Among manufacturing processes of modern very-large-scale integrated circuits (VLSIs), a lithography process is one of the important steps. Lithography is an important mean to transfer design patterns of an integrated circuit (IC) from a mask onto a silicon slice by a lithography machine. When the design patterns of the IC on the mask is imaged on the silicon slice via a projection objective lens of the lithography machine, light diffraction becomes more significant as characteristic sizes of the design patterns on the mask become smaller.
After rule-based optical proximity correction (OPC) and model-based optical proximity effects correction, a mask design optimization technique can be based on inversion lithography technology (ILT). The ILT aims at realizing patterns on the silicon slice (or wafer), by obtaining an ideal mask design pattern (typically as grayscale patterns or so-called pixel-based mask patterns) through complicated inversion mathematical calculations, then obtaining a final polygon-based mask design pattern through simplification and extraction operations.

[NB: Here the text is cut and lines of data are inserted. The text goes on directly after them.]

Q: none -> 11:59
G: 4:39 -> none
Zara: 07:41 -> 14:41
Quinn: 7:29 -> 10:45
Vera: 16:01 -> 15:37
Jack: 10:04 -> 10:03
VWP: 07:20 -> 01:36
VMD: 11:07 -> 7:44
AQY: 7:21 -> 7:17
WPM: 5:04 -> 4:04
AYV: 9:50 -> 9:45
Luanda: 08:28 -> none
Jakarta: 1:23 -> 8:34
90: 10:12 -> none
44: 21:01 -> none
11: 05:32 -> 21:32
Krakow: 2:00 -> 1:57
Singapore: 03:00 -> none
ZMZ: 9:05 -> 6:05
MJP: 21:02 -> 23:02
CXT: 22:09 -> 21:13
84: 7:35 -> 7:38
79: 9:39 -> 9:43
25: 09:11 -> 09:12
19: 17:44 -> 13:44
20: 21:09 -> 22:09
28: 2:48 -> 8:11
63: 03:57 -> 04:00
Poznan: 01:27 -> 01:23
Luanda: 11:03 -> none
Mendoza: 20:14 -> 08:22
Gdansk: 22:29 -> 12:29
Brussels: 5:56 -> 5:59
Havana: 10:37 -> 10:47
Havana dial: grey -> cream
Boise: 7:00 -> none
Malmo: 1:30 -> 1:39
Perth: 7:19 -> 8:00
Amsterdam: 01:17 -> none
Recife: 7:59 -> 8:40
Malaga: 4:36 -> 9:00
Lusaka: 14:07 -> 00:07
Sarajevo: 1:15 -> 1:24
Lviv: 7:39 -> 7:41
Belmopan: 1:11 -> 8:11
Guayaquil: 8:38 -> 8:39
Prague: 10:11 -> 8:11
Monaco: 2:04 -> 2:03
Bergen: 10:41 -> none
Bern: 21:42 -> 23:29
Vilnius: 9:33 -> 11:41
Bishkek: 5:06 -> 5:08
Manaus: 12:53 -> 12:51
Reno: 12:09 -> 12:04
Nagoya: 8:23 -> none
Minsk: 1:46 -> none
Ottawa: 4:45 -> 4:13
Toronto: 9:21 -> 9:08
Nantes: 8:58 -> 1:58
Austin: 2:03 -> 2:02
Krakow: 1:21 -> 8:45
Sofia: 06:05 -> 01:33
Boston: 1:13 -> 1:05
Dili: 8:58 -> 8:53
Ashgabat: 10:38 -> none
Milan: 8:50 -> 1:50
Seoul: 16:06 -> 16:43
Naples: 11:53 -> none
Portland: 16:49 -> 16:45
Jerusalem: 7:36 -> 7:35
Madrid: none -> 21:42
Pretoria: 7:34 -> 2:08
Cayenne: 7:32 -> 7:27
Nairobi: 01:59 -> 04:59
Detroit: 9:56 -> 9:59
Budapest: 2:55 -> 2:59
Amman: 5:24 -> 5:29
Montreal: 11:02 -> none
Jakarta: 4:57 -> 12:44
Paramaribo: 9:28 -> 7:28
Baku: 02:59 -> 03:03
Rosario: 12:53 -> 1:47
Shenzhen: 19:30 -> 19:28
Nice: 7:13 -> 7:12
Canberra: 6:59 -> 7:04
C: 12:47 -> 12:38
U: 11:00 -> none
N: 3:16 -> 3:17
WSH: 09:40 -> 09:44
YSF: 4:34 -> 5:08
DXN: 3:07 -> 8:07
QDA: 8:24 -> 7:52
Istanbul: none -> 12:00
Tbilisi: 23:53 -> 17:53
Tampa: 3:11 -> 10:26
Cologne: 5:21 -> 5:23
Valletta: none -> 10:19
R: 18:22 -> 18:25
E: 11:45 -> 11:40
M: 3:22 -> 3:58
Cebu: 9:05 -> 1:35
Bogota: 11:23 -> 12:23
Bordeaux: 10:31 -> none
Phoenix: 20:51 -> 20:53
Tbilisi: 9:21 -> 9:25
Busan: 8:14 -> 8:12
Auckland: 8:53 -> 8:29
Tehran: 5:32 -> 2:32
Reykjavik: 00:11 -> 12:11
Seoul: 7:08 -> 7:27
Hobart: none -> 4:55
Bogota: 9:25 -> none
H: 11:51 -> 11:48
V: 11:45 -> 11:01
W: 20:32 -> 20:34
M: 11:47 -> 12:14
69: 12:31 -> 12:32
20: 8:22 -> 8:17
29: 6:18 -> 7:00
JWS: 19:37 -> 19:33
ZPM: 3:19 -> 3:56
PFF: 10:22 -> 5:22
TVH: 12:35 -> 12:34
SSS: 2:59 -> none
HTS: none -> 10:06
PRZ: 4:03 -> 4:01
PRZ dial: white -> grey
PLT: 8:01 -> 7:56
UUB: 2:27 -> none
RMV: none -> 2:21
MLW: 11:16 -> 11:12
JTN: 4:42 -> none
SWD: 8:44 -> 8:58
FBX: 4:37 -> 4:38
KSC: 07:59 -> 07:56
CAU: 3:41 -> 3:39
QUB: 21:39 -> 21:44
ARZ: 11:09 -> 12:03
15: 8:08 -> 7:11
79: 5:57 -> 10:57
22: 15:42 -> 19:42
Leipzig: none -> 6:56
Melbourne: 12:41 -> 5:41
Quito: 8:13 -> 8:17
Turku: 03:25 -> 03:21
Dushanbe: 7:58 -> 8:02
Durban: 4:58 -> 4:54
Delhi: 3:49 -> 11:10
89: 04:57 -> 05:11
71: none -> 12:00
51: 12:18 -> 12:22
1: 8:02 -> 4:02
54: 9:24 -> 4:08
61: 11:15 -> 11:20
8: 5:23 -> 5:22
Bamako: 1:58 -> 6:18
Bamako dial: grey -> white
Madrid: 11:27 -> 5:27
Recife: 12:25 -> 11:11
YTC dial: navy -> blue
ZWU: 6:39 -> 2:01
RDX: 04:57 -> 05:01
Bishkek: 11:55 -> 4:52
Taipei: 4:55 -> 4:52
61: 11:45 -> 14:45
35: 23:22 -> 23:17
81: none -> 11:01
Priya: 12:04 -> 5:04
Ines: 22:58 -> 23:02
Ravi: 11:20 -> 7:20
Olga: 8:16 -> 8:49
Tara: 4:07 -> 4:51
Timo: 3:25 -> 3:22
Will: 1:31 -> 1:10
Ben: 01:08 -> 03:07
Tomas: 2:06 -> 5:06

Existing ILT mask optimizations can have high time cost, due to hundreds of optimization iterations and application of an OPC model to simulate a silicon wafer image for current mask optimization results for each optimization. Typically, more than 10 hours (300 CPU cores) are needed to optimize design patterns of hundreds of square microns. For a full chip (e.g., 22 mm*32 mm), it can take months and the computation load can be heavy.